Provided material:
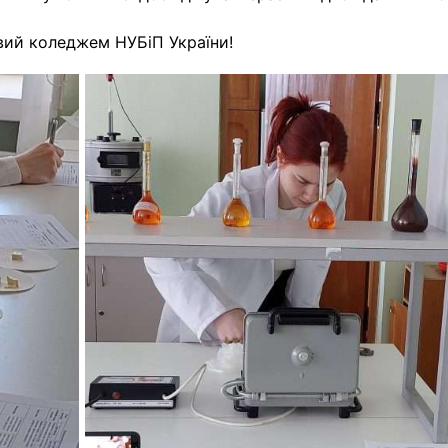
вий коледжем НУБіП України!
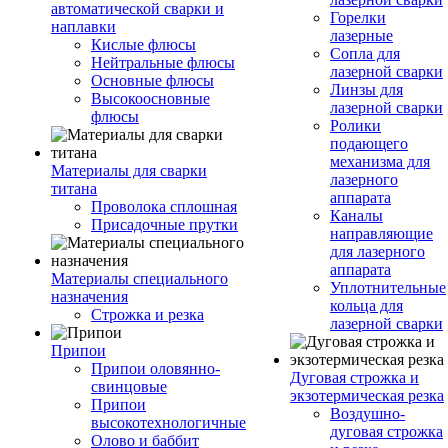
автоматической сварки и
Горелки
наплавки
лазерные
Кислые флюсы
Сопла для
Нейтральные флюсы
лазерной сварки
Основные флюсы
Линзы для
Высокоосновные
лазерной сварки
флюсы
Ролики
подающего
механизма для
Материалы для сварки
лазерного
титана
аппарата
Проволока сплошная
Каналы
Присадочные прутки
направляющие
для лазерного
аппарата
Материалы специального
Уплотнительные
назначения
кольца для
Строжка и резка
лазерной сварки
Припои
Припои оловянно-
Дуговая строжка и
свинцовые
экзотермическая резка
Припои
Воздушно-
высокотехнологичные
дуговая строжка
Олово и баббит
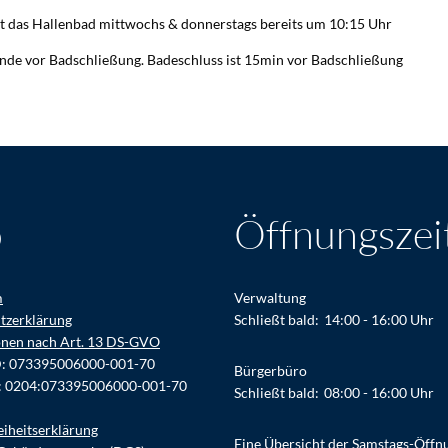
t das Hallenbad mittwochs & donnerstags bereits um 10:15 Uhr
tunde vor Badschließung. Badeschluss ist 15min vor Badschließung
o
Öffnungszei
m
Verwaltung
tzerklärung
Klicken, um weitere Öffnungs- ode
Schließt bald:
14:00
-
16:00
Uhr
onen nach Art. 13 DS-GVO
D: 073395006000-001-70
Bürgerbüro
: 0204:073395006000-001-70
Klicken, um weitere Öffnungs- ode
Schließt bald:
08:00
-
16:00
Uhr
eiheitserklärung
Eine Übersicht der Samstags-Öffn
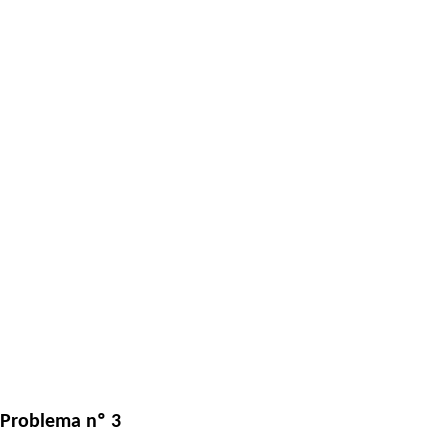
Problema nº 3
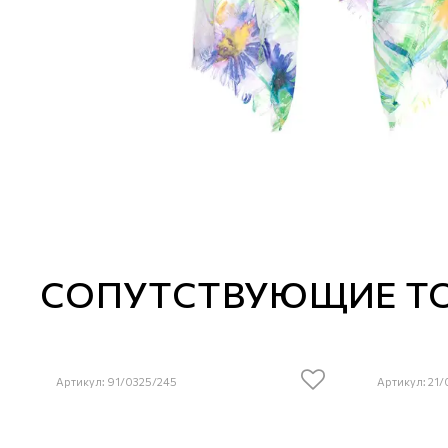
СОПУТСТВУЮЩИЕ Т
Артикул: 91/0325/245
Артикул: 21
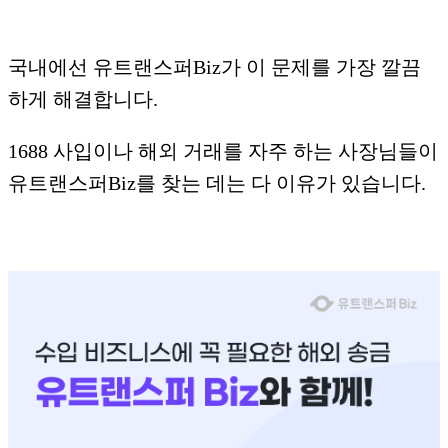
국내에선 유트랜스퍼Biz가 이 문제를 가장 깔끔
하게 해결합니다.
1688 사입이나 해외 거래를 자주 하는 사장님들이
유트랜스퍼Biz를 찾는 데는 다 이유가 있습니다.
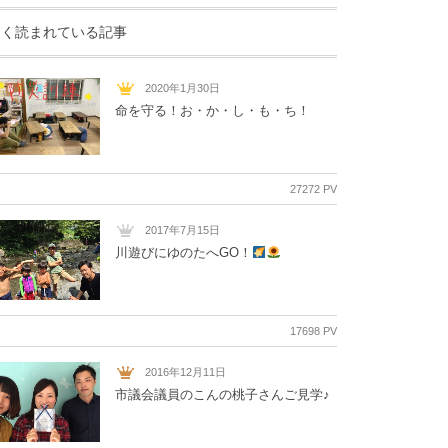
よく読まれている記事
2020年1月30日
命を守る！お・か・し・も・ち！
27272 PV
2017年7月15日
川遊びにゆのたへGO！
17698 PV
2016年12月11日
市議会議員のこんの桃子さんご見学♪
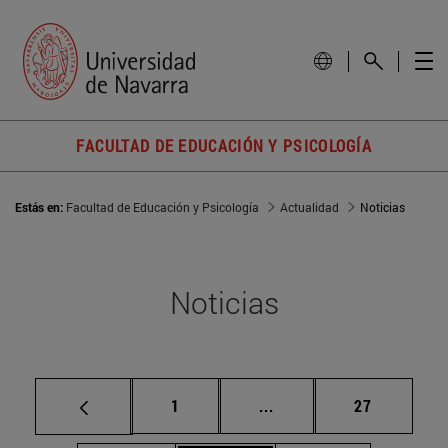
FACULTAD DE EDUCACIÓN Y PSICOLOGÍA
Estás en:
Facultad de Educación y Psicología
Actualidad
Noticias
Noticias
Página
Páginas intermedias Us
Página
1
...
27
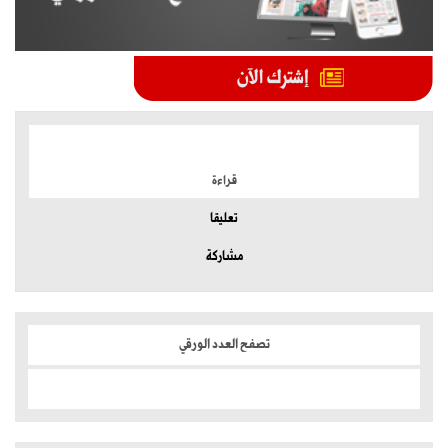
الموضوعات الأكثر
قراءة
تعليقا
مشاركة
تصفح العدد الورقي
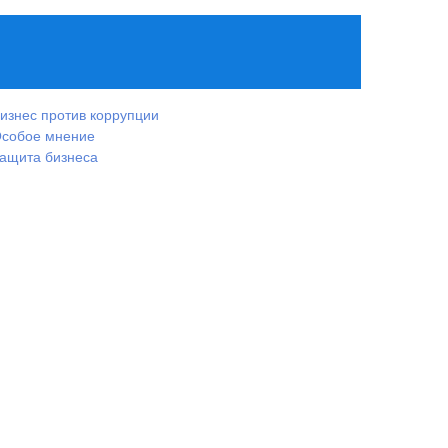
изнес против коррупции
собое мнение
ащита бизнеса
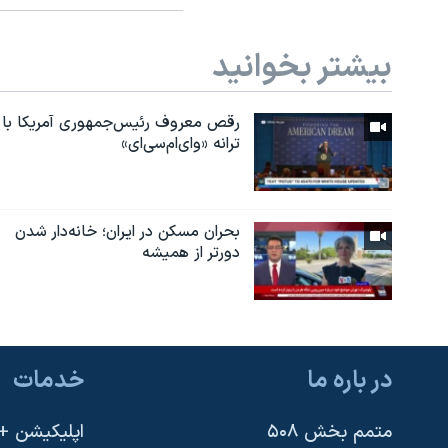
بیشتر بخوانید
رقص معروف رئیس‌جمهوری آمریکا با
ترانه «وای‌ام‌سی‌ای»
بحران مسکن در ایران؛ خانه‌دار شدن
دورتر از همیشه
در باره ما
خدمات
متمم بخش ۵۰۸
اپلیکیشن +VOA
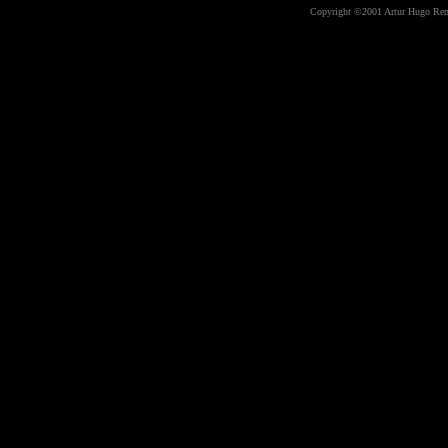
Copyright ©2001 Artur Hugo Rempe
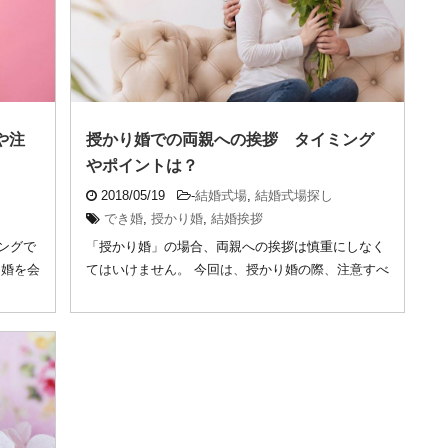
や注
授かり婚での両親への挨拶 タイミング
やポイントは？
2018/05/19
-
結婚式場
,
結婚式場探し
でき婚
,
授かり婚
,
結婚挨拶
ングで
「授かり婚」の場合、両親への挨拶は慎重にしなく
き婚を会
てはいけません。 今回は、授かり婚の際、注意すべ
き挨拶 ...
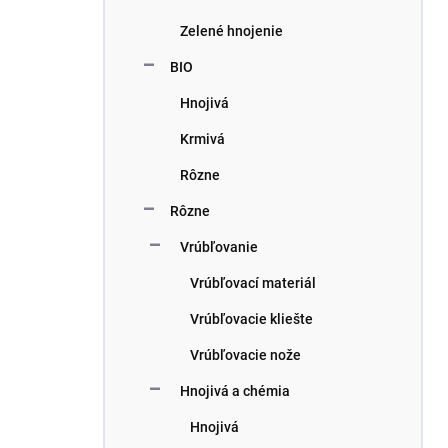
Zelené hnojenie
BIO
Hnojivá
Krmivá
Rôzne
Rôzne
Vrúbľovanie
Vrúbľovací materiál
Vrúbľovacie kliešte
Vrúbľovacie nože
Hnojivá a chémia
Hnojivá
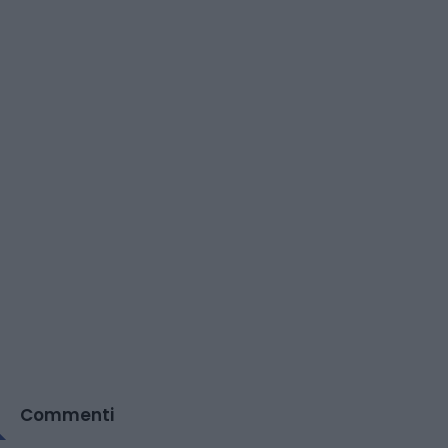
Commenti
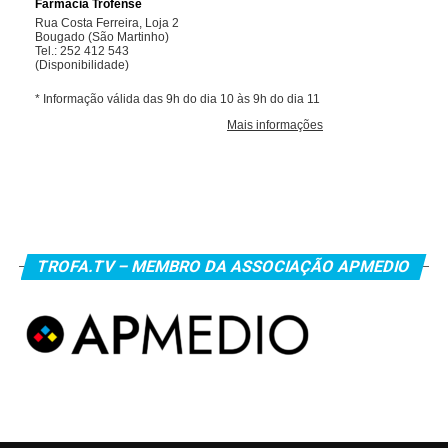
TROFA.TV – MEMBRO DA ASSOCIAÇÃO APMEDIO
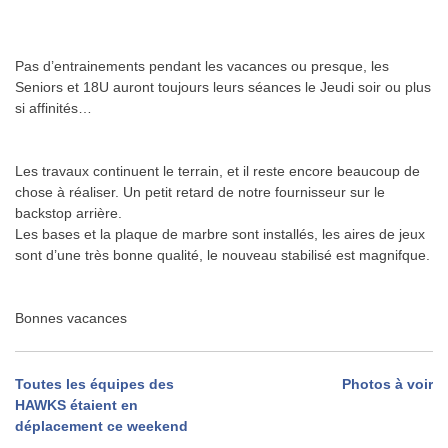
.
.
Pas d’entrainements pendant les vacances ou presque, les
Seniors et 18U auront toujours leurs séances le Jeudi soir ou plus
si affinités…
.
.
Les travaux continuent le terrain, et il reste encore beaucoup de
chose à réaliser. Un petit retard de notre fournisseur sur le
backstop arrière.
Les bases et la plaque de marbre sont installés, les aires de jeux
sont d’une très bonne qualité, le nouveau stabilisé est magnifque.
.
.
Bonnes vacances
Navigation
Toutes les équipes des
Photos à voir
HAWKS étaient en
de
déplacement ce weekend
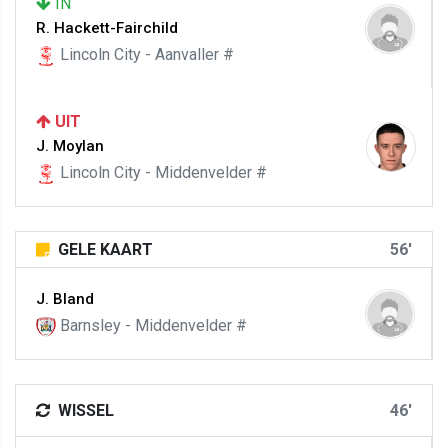
IN
R. Hackett-Fairchild
Lincoln City - Aanvaller #
UIT
J. Moylan
Lincoln City - Middenvelder #
GELE KAART
56'
J. Bland
Barnsley - Middenvelder #
WISSEL
46'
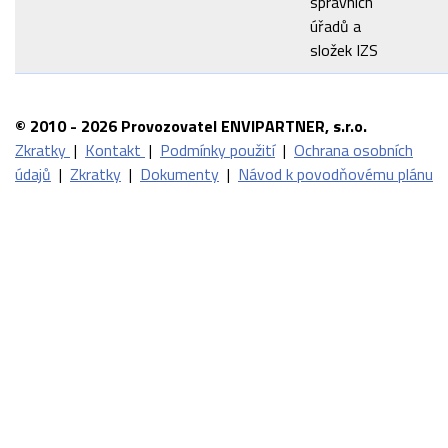
správních
úřadů a
složek IZS
© 2010 - 2026 Provozovatel ENVIPARTNER, s.r.o.
Zkratky
|
Kontakt
|
Podmínky použití
|
Ochrana osobních
údajů
|
Zkratky
|
Dokumenty
|
Návod k povodňovému plánu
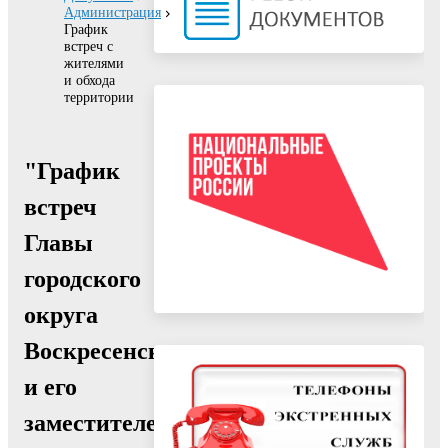
Администрация
График
встреч с
жителями
и обхода
территории
"График
встреч
Главы
городского
округа
Воскресенск
и его
заместителей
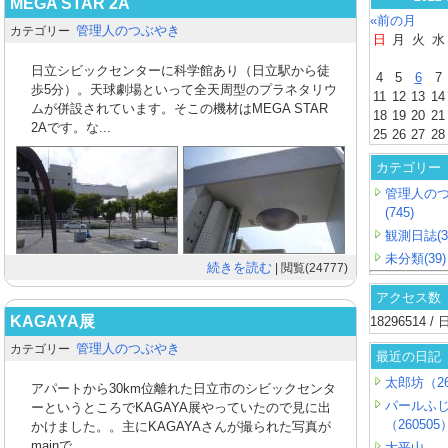
MEGA STAR 2A
«前の月
管理人のつぶやき
カテゴリー
日
月
火
水
日立シビックセンターに科学館あり（日立駅から徒
4
5
6
7
歩5分）。天球劇場といって全天周型のプラネタリウ
11
12
13
14
ムが併設されています。そこの機材はMEGA STAR
18
19
20
21
2Aです。な...
25
26
27
28
カテゴリー
管理人の
(745)
観測日誌(3
未分類(39)
続きを読む
| 閲覧(24777)
アクセス数
KAGAYA展
18296514 
管理人のつぶやき
カテゴリー
最近の日記
太郎坊（26
アパートから30km位離れた日立市のシビックセンタ
パールふ
ーというところでKAGAYA展やっていたので見に出
（260505
かけました。。主にKAGAYAさんが撮られた写真が
mainで...
大平山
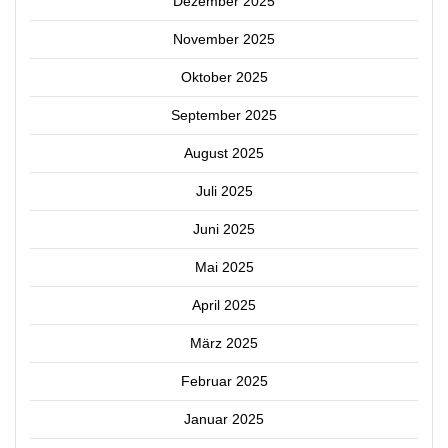
Dezember 2025
November 2025
Oktober 2025
September 2025
August 2025
Juli 2025
Juni 2025
Mai 2025
April 2025
März 2025
Februar 2025
Januar 2025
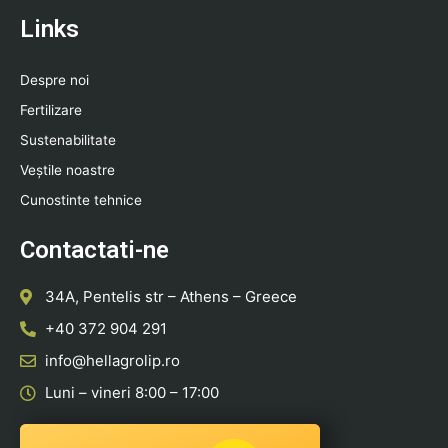
Links
Despre noi
Fertilizare
Sustenabilitate
Veștile noastre
Cunostinte tehnice
Contactati-ne
34A, Pentelis str – Athens – Greece
+40 372 904 291
info@hellagrolip.ro
Luni – vineri 8:00 – 17:00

Problem details: Start at the first line of the records and write out everything up to and including the line containing "t das Hallenbad". No pictures.

Response to the task:
вий коледжем НУБіП України!
автоматической сварки и
Горелки
наплавки
лазерные
Кислые флюсы
Сопла для
Нейтральные флюсы
лазерной сварки
Основные флюсы
Линзы для
Высокоосновные
лазерной сварки
флюсы
Ролики
подающего
механизма для
Материалы для сварки
лазерного
титана
аппарата
Проволока сплошная
Каналы
Присадочные прутки
направляющие
для лазерного
аппарата
Материалы специального
Уплотнительные
назначения
кольца для
Строжка и резка
лазерной сварки
Припои
Припои оловянно-
Дуговая строжка и
свинцовые
экзотермическая резка
Припои
Воздушно-
высокотехнологичные
дуговая строжка
Олово и баббит
t das Hallenbad mittwochs & donnerstags bereits um 10:15 Uhr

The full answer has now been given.